Ugh, the Safari struggle is real.
I feel your pain! I’ve spent way too many late nights staring at a screen trying to figure out why Safari behaves so differently from Chrome. The biggest thing to remember is that Chrome DevTools only simulates the screen size; it doesn’t actually run the WebKit engine that iPhones use. That's why everything looks "perfect" until you open the actual device.
Before you pull all your hair out, here are a few things that usually fix this specific overlapping/collapsing issue on mobile Safari:
1. The "min-width: 0" trick
This is probably the #1 culprit. By default, grid items have a min-width of auto. On Safari, if you have a long URL, a large image, or a piece of code inside a grid cell, Safari won't let that cell shrink smaller than its content, which causes the overlap you’re seeing.

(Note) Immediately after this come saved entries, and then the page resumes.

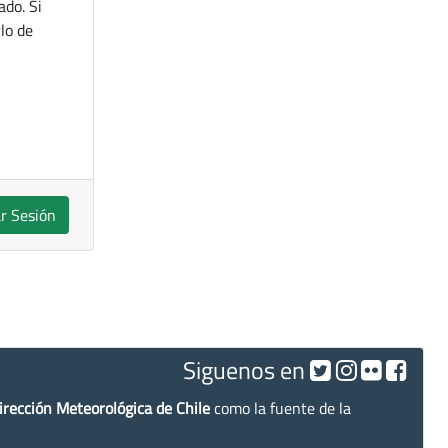
ado. Si
lo de
ar Sesión
Siguenos en
irección Meteorológica de Chile
como la fuente de la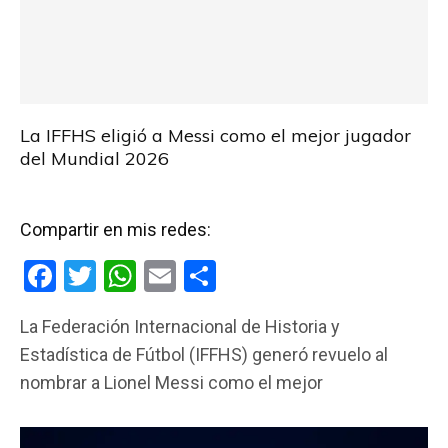
La IFFHS eligió a Messi como el mejor jugador
del Mundial 2026
Compartir en mis redes:
F
T
W
E
C
a
wi
h
m
o
La Federación Internacional de Historia y
ce
tt
at
ail
m
Estadística de Fútbol (IFFHS) generó revuelo al
b
er
s
p
nombrar a Lionel Messi como el mejor
o
A
ar
o
p
tir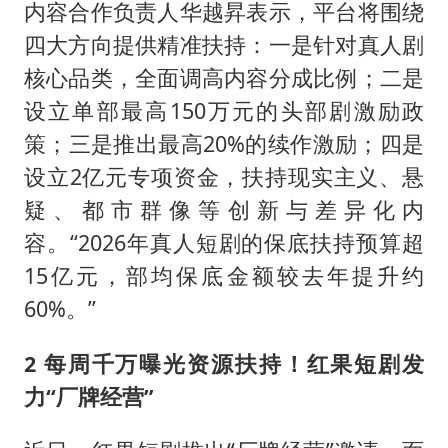
内容合作负责人华越昇表示，平台将围绕
四大方向提供精准扶持：一是针对真人剧
核心品类，全面调高内容分成比例；二是
设立单部最高150万元的头部剧激励政
策；三是推出最高20%的续作激励；四是
设立2亿元专项资金，扶持现实主义、悬
疑、都市群像等创新与差异化内
容。“2026年真人短剧的保底扶持预算超
15亿元，部均保底金额较去年提升约
60%。”
2 每周千万曝光资源扶持！红果短剧发
力“厂牌经营”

Try adding min-width: 0; (and sometimes min-height: 0;) to the direct children of your grid container. It forces the browser to follow your grid tracks instead of the content's size.
2. Avoid "1fr" for rows on mobile
I’ve noticed Safari gets really weird with grid-template-rows: 1fr; if the parent container doesn't have a very specific height defined. If your layout is collapsing, try changing your row heights to auto or a specific px/rem value for the mobile media query. It’s less "elegant" than fractional units, but it’s much more stable on iOS.

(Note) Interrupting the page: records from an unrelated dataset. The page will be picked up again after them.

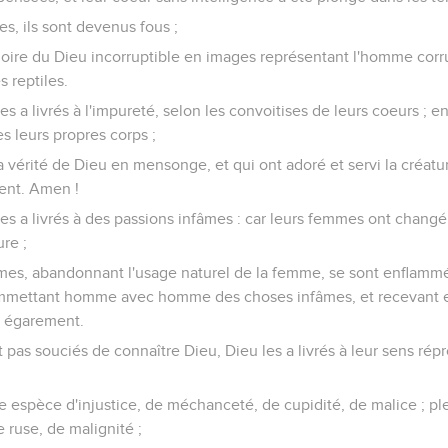
es, ils sont devenus fous ;
gloire du Dieu incorruptible en images représentant l'homme corr
 reptiles.
s a livrés à l'impureté, selon les convoitises de leurs coeurs ; en
leurs propres corps ;
 vérité de Dieu en mensonge, et qui ont adoré et servi la créatu
ment. Amen !
es a livrés à des passions infâmes : car leurs femmes ont changé
ure ;
s, abandonnant l'usage naturel de la femme, se sont enflammés
commettant homme avec homme des choses infâmes, et recevant
ur égarement.
 pas souciés de connaître Dieu, Dieu les a livrés à leur sens ré
e espèce d'injustice, de méchanceté, de cupidité, de malice ; pl
 ruse, de malignité ;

3. Double-check your Viewport Meta Tag
It sounds basic, but I’ve seen this break so many layouts. Make sure your HTML <head> includes this exactly:
<meta name="viewport" content="width=device-width, initial-scale=1">
Without the initial-scale=1, Safari sometimes tries to "help" by zooming out or rendering the desktop width and scaling it down, which makes CSS Grid go haywire.
4. Percentage gaps vs. Fixed gaps
Are you using percentages for your gap or column-gap? Safari has historically been buggy with percentage-based gaps in grids. Stick to px, em, or rem for your gaps. It's a small change, but it fixed a "shuffling" column issue for me on a project last month.
5. Flexbox fallback for very old iOS
If you're supporting really old iPhones, keep in mind that Grid support was a bit spotty before iOS 10.3/11. But if you’re on a modern device, it’s likely one of the sizing issues above. Try the min-width: 0; fix first—it’s a lifesaver 90% of the time.
Let me know if that works! If it’s still acting up, post a snippet of your CSS and I’ll take a look. We'll get it figured out!